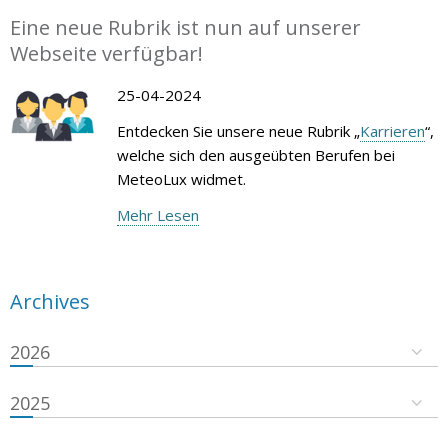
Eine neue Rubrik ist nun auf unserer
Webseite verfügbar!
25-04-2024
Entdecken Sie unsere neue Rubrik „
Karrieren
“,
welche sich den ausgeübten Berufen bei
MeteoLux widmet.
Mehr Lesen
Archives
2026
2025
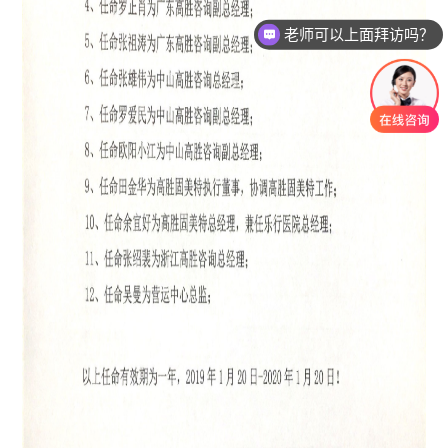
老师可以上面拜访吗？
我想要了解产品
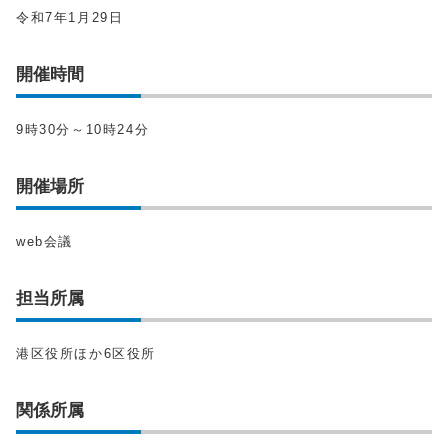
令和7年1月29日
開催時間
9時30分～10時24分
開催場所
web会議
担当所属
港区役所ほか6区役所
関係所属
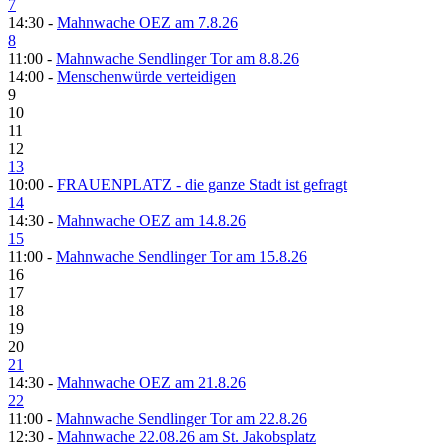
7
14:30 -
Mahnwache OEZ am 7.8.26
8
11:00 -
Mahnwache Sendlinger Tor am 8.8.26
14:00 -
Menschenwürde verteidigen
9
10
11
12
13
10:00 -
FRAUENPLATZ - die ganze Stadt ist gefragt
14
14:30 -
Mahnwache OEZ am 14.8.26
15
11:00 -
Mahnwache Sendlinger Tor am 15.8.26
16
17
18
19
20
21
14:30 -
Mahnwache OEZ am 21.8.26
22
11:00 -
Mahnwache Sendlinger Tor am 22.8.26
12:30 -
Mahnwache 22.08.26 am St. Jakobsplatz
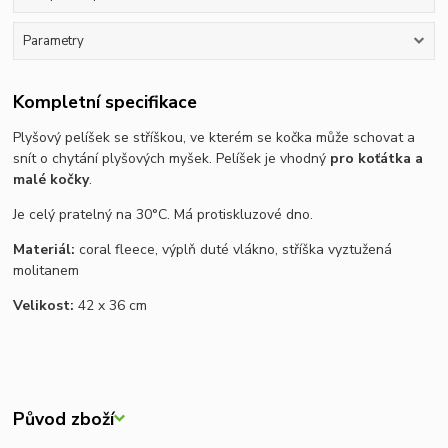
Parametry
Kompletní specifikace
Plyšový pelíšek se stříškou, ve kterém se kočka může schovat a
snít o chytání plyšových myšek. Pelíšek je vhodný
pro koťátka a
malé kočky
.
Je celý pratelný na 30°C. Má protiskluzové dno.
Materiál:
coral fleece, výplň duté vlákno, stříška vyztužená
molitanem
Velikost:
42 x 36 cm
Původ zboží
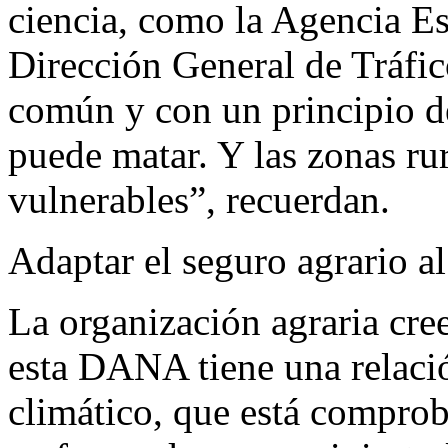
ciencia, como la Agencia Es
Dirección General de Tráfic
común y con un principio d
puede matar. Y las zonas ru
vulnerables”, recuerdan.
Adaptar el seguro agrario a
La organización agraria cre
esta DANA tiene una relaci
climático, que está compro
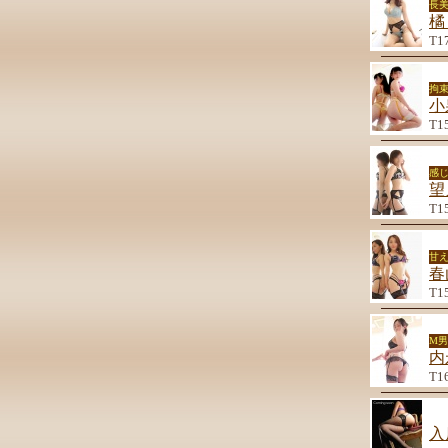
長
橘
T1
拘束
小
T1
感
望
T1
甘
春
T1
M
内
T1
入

YOUR TASK –
The whole listing is to be retyped exactly, with its pictures removed.

ANSWER BELOW –
Eine neue Rubrik ist nun auf unserer
Webseite verfügbar!
25-04-2024
Entdecken Sie unsere neue Rubrik „
Karrieren
“,
welche sich den ausgeübten Berufen bei
MeteoLux widmet.
Mehr Lesen
Archives
2026
2025
老师可以上面拜访吗？
我想要了解产品
令和7年1月29日
開催時間
9時30分～10時24分
開催場所
web会議
担当所属
港区役所ほか6区役所
関係所属
7
14:30 -
Mahnwache OEZ am 7.8.26
8
11:00 -
Mahnwache Sendlinger Tor am 8.8.26
14:00 -
Menschenwürde verteidigen
9
10
11
12
13
10:00 -
FRAUENPLATZ - die ganze Stadt ist gefragt
14
14:30 -
Mahnwache OEZ am 14.8.26
15
11:00 -
Mahnwache Sendlinger Tor am 15.8.26
16
17
18
19
20
21
14:30 -
Mahnwache OEZ am 21.8.26
22
11:00 -
Mahnwache Sendlinger Tor am 22.8.26
12:30 -
Mahnwache 22.08.26 am St. Jakobsplatz
Parametry
Kompletní specifikace
Plyšový pelíšek se stříškou, ve kterém se kočka může schovat a
snít o chytání plyšových myšek. Pelíšek je vhodný
pro koťátka a
malé kočky
.
Je celý pratelný na 30°C. Má protiskluzové dno.
Materiál:
coral fleece, výplň duté vlákno, stříška vyztužená
molitanem
Velikost:
42 x 36 cm
Původ zboží
ciencia, como la Agencia Es
Dirección General de Tráfic
común y con un principio d
puede matar. Y las zonas ru
vulnerables”, recuerdan.
Adaptar el seguro agrario a
La organización agraria cre
esta DANA tiene una relaci
climático, que está compro
長
橘
T1
拘束
小
T1
感
望
T1
甘
春
T1
M
内
T1
入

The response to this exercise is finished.